Untuk menjawab tantangan zaman yang terus berkembang, Gereja Protestan di Sulawesi Tenggara (Gepsultra) merasa perlu untuk merevisi Tata Gereja yang berlaku saat ini. Maka untuk mewujudkan hal tersebut Gepsultra membentuk Tim Revisi Tata Gereja dan bekerja sama dengan Yayasan Oase Intim untuk mendampingi proses revisi ini.
Salah satu proses yang dilakukan oleh tim sebelum perampungan draft revisi adalah melakukan Konsultasi Tata Gereja dengan menghadirkan presbiter-presbiter dan Vikaris dari seluruh jemaat Gepsultra. Selain sebagai sosialisasi kepada presbiter, juga untuk mendapatkan masukan-masukan dari para presbiter sesuai dengan pergumulan di jemaat masing-masing agar kemudian “digodok” oleh Tim Revisi merupakan tujuan yang hendak dicapai.
Kerjasama Yayasan Oase Intim dan Sinode Gepsultra, bukanlah yang pertama kalinya, khususnya dalam hal revisi Tata Gereja, konsultasi ini adalah langkah kedua setelah sebelumnya dilakukan Lokakarya Tata Gereja (4-6 November 2010) di Kendari.
Bersama dengan narasumber yang ahli di bidang Tata Gereja; Pdt. Dr Lazarus Purwanto, Pdt. Dr. Zakaria Ngelow dan Pdt. Marthen Manggeng, M.Th, Konsultasi ini berlangsung selama tiga hari (26-30 Maret 2011) di Pendopo Kantor Sinode Gepsultra, Kendari.
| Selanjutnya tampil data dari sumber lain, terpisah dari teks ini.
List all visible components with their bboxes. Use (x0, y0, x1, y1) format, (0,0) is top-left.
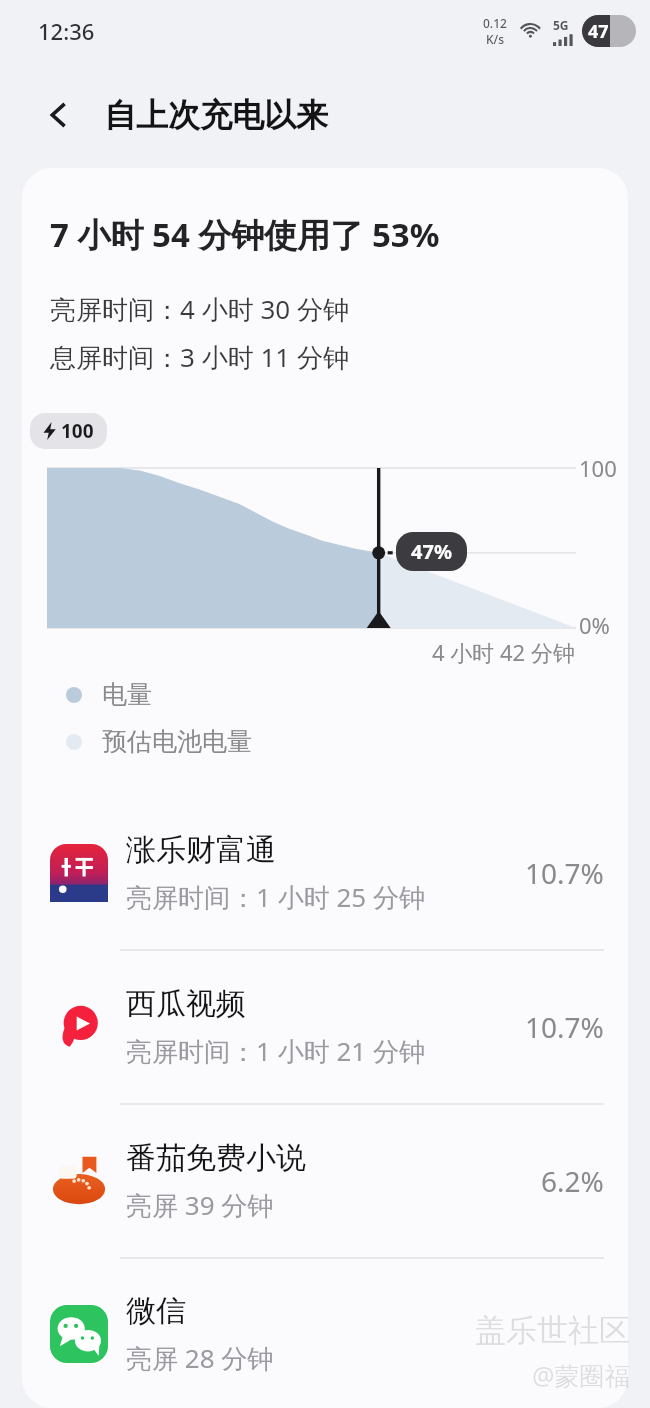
staticText: 10.7% (525, 1008, 604, 1046)
staticText: 100 (61, 418, 94, 444)
staticText: 6.2% (541, 1162, 604, 1200)
button[interactable]: 微信 (22, 1259, 628, 1408)
staticText: 5G (553, 17, 569, 33)
staticText: 0% (579, 610, 610, 640)
staticText: 番茄免费小说 (126, 1139, 306, 1177)
staticText: 0.12 (483, 15, 507, 31)
staticText: 亮屏 39 分钟 (126, 1187, 274, 1223)
staticText: 47% (411, 538, 452, 565)
staticText: 电量 (102, 679, 152, 710)
staticText: 7 小时 54 分钟使用了 53% (50, 212, 440, 257)
staticText: 息屏时间：3 小时 11 分钟 (50, 339, 349, 375)
staticText: 100 (579, 453, 617, 483)
staticText: 亮屏时间：1 小时 21 分钟 (126, 1033, 425, 1069)
staticText: 10.7% (525, 854, 604, 892)
button[interactable]: 涨乐财富通 (22, 797, 628, 949)
button[interactable]: 西瓜视频 (22, 951, 628, 1103)
staticText: @蒙圈福 (532, 1358, 630, 1392)
staticText: K/s (486, 31, 505, 47)
staticText: 西瓜视频 (126, 985, 246, 1023)
staticText: 预估电池电量 (102, 726, 252, 757)
staticText: 微信 (126, 1292, 186, 1330)
button[interactable]: Back (34, 90, 84, 140)
staticText: 涨乐财富通 (126, 831, 276, 869)
staticText: 亮屏 28 分钟 (126, 1340, 274, 1376)
staticText: 4 小时 42 分钟 (432, 637, 575, 667)
staticText: 47 (588, 19, 609, 44)
button[interactable]: 番茄免费小说 (22, 1105, 628, 1257)
staticText: 12:36 (38, 16, 95, 46)
staticText: 亮屏时间：4 小时 30 分钟 (50, 291, 349, 327)
staticText: 自上次充电以来 (104, 95, 328, 135)
staticText: 盖乐世社区 (475, 1311, 630, 1350)
staticText: 亮屏时间：1 小时 25 分钟 (126, 879, 425, 915)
Meskipun dalam suhu yang panas karena hujan yang tak kunjung menghampiri Kendari beberapa hari itu, konsultasi yang dihadiri oleh 83 peserta ini berlangsung dengan serius. Walau terkadang terjadi perdebatan yang alot, namun gelak tawa pun sering kali menghiasi seluruh proses. Menarik bahwa diskusi tidak hanya berlangsung di pendopo yang terbuka, tapi juga berlanjut pada waktu-waktu informal; di ruang makan atau bahkan saat istrahat. Ini menunjukkan keseriusan mereka untuk kemajuan pelayanan Gepultra.
Adapun pendekatan yang dilakukan oleh Fasilitator Oase; “semua peserta adalah fasiltator”, hingga Tata Gereja yang dihasilkan pun adalah Tata Gereja “dari, oleh dan untuk Gepsultra”; berasal dari pergumulan Gepsultra dari berbagai lingkup bagi kemajuan pelayanan Gepsultra. Salah satu hal substansial yang berubah adalah perubahan dari dua lingkup pelayanan (Jemaat dan Sinode) menjadi tiga lingkup (Jemaat-Klasis-Sinode)
Berdasarkan hasil evaluasi dan wawancara dengan beberapa peserta, mereka mengatakan bahwa proses ini sangat bermanfaat bagi mereka dan menambah banyak pengetahuan. Bahkan salah seorang peserta- Pnt. Benyamin Sampe, yang telah menjadi presbiter selama 4 periode –mengaku; mendapat hal baru/pengetahuan tambahan, misalnya mengenai sistem presbiterial sinodal yang selama ini dianut oleh Gepsultra namun tidak begitu dipahami secara lebih baik.
Selain itu Pdt. Pempy Maria Syella, S.T- salah satu peserta- menilai kegiatan ini mendapat perhatian yang besar di kalangan para penatua. Jika selama ini dalam rapat, Tata Gereja, hanyalah urusan pendeta dan para penatua hanya menunggu, kali ini penatua memperlihatkan antusias yang besar. Menurut Pdt. Pempy, hal ini dimungkinkan oleh beberapa faktor; kerinduan untuk kemajuan Gepsultra dan pola penyampaian materi dari fasilitator yang menarik. Namun, dibalik proses yang menarik ini, terbersit harapan bahwa Tata Gereja yang dirumuskan tidak hanya sekedar perbincangan di Pendopo, melainkan dapat terealisasi di jemaat-jemaat.